|Simbios Talk by Alexey Onufriev, Virginia Tech, March 21, 2007
Title: Bio-molecular electrostatics for everyone: novel fast algorithms and web-based applications
Abstract:The ability to compute the electrostatic properties of molecules is often essential in understanding the mechanism behind their function; examples include catalytic activity, ligand binding, complex formation and charge transport. Traditionally, the availability of these types of calculations have often been limited, mainly due to conceptual complexity of the underlying algorithms and their high computational costs. The situation is beginning to change, for at least two reasons. Web-based applications are beginning to emerge that automate many of the complex steps involved.
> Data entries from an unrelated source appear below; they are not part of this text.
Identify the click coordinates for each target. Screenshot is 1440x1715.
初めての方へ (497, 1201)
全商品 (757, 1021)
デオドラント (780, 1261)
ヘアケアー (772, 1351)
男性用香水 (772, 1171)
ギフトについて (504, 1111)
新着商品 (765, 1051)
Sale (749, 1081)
Concurrently, conceptually simpler approaches are being proposed that make bio-molecular electrostatics calculations significantly more facile and fast.
In this talk, I will describe two applications, H++ and GEM, currently being developed in my group that exemplify the above point.
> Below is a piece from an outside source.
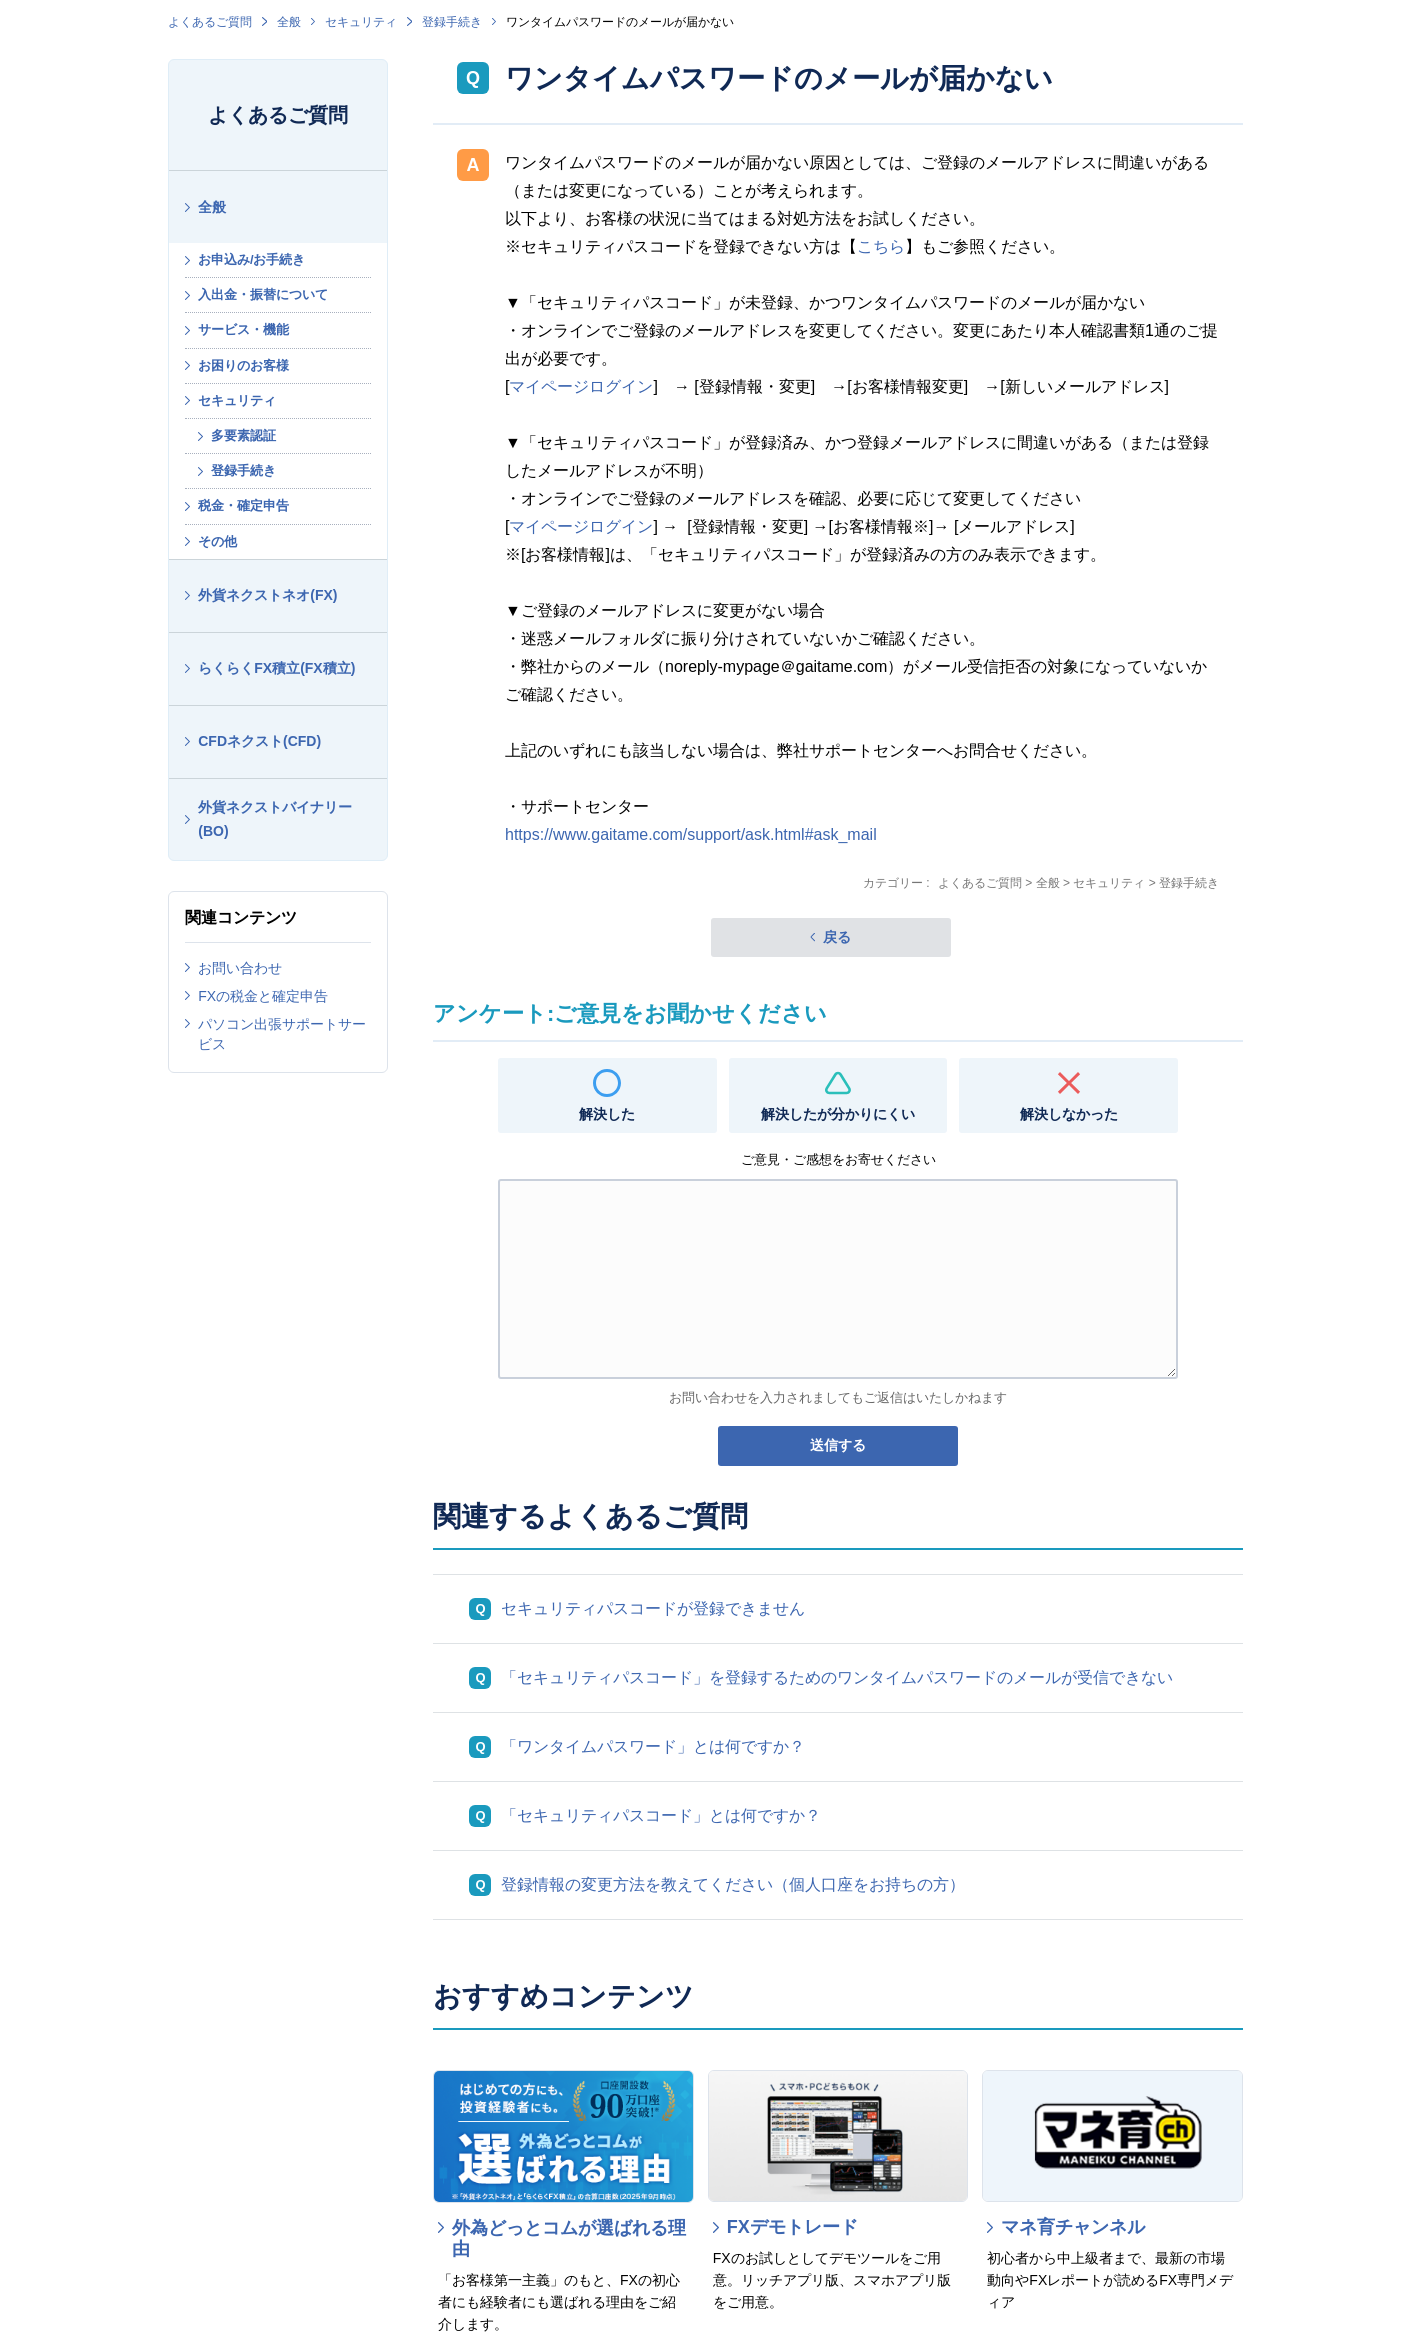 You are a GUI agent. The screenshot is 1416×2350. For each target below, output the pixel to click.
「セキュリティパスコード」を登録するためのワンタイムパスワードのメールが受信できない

1) H++ [ http://biophysics.cs.vt.edu/H++ ] is an automated web system that computes pK values of ionizable groups in macromolecules and adds missing hydrogen atoms according to the specified pH of the environment. Given a (PDB) structure file on input, H++ outputs the completed structure and provides a set of tools useful for analysis of electrostatic-related molecular properties.
2) GEM is a package designed to compute, visualize and analyze electrostatic potential generated by bio-molecules. Unlike the mainstream approaches, GEM is based on an analytical solution to the (linearized) Poisson-Boltzmann equation and is suitable for realistic biomolecules of virtually any size. Compared with the traditional numerical methods, the GEM approach is considerably less expensive computationally, yet accurate enough to be considered as an alternative. The usefulness of the approach is demonstrated by computing and analyzing the electrostatic potential generated by full capsid of the tobacco ring spot virus (half a million atoms) at atomic resolution. The details of the potential distribution on the molecular surface sheds light on the mechanism behind the high selectivity of the capsid to the viral RNA. These results are generated with the modest computational power of a desktop.